Fotos: Rafa Diablorock.

Texto:  Manuel L. Sacristán


A veces no es fácil escribir la crónica de un concierto. En ocasiones, la reseña se convierte en una especie de ajuste de cuentas con la propia historia del rock, con tu pasado, un cruce de fuego entre las expectativas y los anhelos, una crónica de guerra de sensaciones que resulta casi imposible traducir en palabras. Así fue el concierto de The Cult en la pasada noche del 24 de junio en Mendizabala.


En el marco de un festival de esas características, con un legado tan poderoso, tantas ediciones y tantos enormes artistas que han pisado ese ya sagrado recinto, la idea de ver a los Cult cerrar el festival me resultaba, en principio, algo incómoda. Fui de los que se quejó de la hora (2 de la madrugada) en la que iban a tocar, sin saber que, al terminar su concierto, hubiese sido imposible continuar el festival tras una descarga de semejante proporción.

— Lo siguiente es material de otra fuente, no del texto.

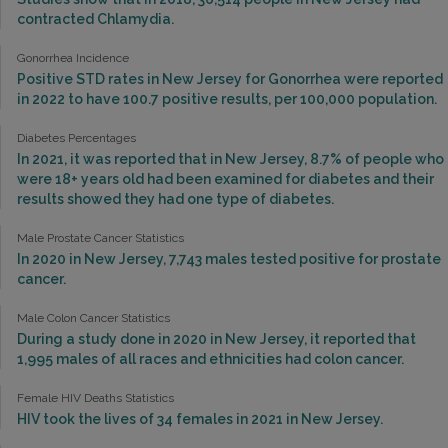
contracted Chlamydia.
Gonorrhea Incidence
Positive STD rates in New Jersey for Gonorrhea were reported
in 2022 to have 100.7 positive results, per 100,000 population.
Diabetes Percentages
In 2021, it was reported that in New Jersey, 8.7% of people who
were 18+ years old had been examined for diabetes and their
results showed they had one type of diabetes.
Male Prostate Cancer Statistics
In 2020 in New Jersey, 7,743 males tested positive for prostate
cancer.
Male Colon Cancer Statistics
During a study done in 2020 in New Jersey, it reported that
1,995 males of all races and ethnicities had colon cancer.
Female HIV Deaths Statistics
HIV took the lives of 34 females in 2021 in New Jersey.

Porque The Cult, la otra noche, definieron lo que es llegar, ver y vencer, y lo hicieron durante una hora y cuarto donde las emociones se dispararon, los muertos revivieron, se reconciliaron los hermanos y los viejos amigos se abrazaron, repletos de júbilo, inundados en sudor, llenos de ROCK. La vida y la muerte en un instante, inolvidable, donde las luces se apagaron y las figuras de esta pareja inolvidable y su formidable (auténticamente demoledora) banda aparecieron para comenzar un show brutal, preciso, dinámico, que devendría en la noche que a unos cuantos nos va a costar olvidar, y que me temo la historia no colocará, como a la propia banda, en el lugar que realmente les corresponde. Como he dicho mil veces, como una de las marcas de su legado reza: más allá del bien y del mal.

Fue comenzar “Wild Flower” y volvernos todos locos. No hay otra manera de expresarlo, no se puede maquillar ni corregir ni adulterar la crónica de una noche inolvidable con alguna clase de rigor informativo que no se impregne de exabruptos, calificativos grandilocuentes y una memoria desatada. Billy Duffy repartió una lección de rock la otra noche, con una guitarra que, de nuevo, los manuales de rock creo que no valoran suficientemente. Porque Duffy tiene, más que un sonido, una capacidad mutante de imprimir su sello en las canciones de la banda, pasando del hacha hardrockera al arpegio gótico, el riff legendario, detalles minimalistas, rock de todas las eras o de una concreta, rock alternativo, rock de estadio, nueva ola, metal, y absolutamente cada nota expresa su personalidad como músico. Nadie suena como Billy Duffy, y The Cult llevan toda la vida en un estado de forma en estudio prácticamente impecable, haciendo de cada disco un evento, de cada lanzamiento una celebración. Y no es que apreciásemos, es que vitoreamos, coreamos, y saltamos al son de toda esa paleta de riffs, texturas, solos, y arreglos que cruzan nuestras mentes, definen nuestro pasado, nos elevan y nos conmueven como pocas bandas han sido capaces de hacer.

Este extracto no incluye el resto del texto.